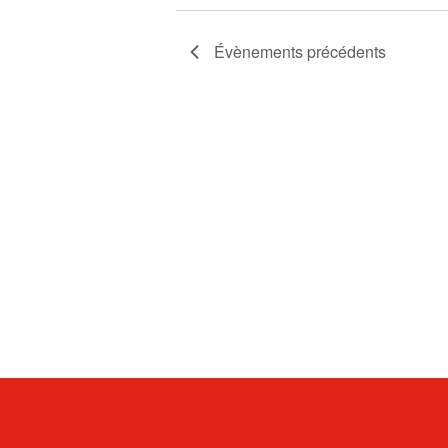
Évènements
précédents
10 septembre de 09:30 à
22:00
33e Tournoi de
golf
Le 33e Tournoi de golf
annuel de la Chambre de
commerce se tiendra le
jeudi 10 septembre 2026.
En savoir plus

⁂

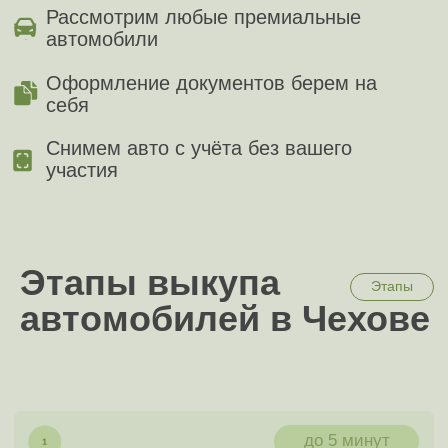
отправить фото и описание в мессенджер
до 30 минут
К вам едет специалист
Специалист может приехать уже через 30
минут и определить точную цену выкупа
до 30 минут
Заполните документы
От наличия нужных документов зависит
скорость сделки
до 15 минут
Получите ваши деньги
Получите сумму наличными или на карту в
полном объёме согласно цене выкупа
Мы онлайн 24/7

⁂

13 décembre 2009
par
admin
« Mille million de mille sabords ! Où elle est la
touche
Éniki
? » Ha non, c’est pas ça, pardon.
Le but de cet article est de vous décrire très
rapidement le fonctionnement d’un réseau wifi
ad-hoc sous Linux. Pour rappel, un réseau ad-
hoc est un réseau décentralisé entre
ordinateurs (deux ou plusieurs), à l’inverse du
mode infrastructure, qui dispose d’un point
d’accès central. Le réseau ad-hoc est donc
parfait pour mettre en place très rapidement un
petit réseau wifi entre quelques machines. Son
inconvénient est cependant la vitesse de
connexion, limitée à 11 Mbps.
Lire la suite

⁂

Within the data above, the lines from the one with "parfait pour mettre" to the one with "Lire la suite" must be repeated exactly; no other line belongs in the answer.

parfait pour mettre en place très rapidement un
petit réseau wifi entre quelques machines. Son
inconvénient est cependant la vitesse de
connexion, limitée à 11 Mbps.
Lire la suite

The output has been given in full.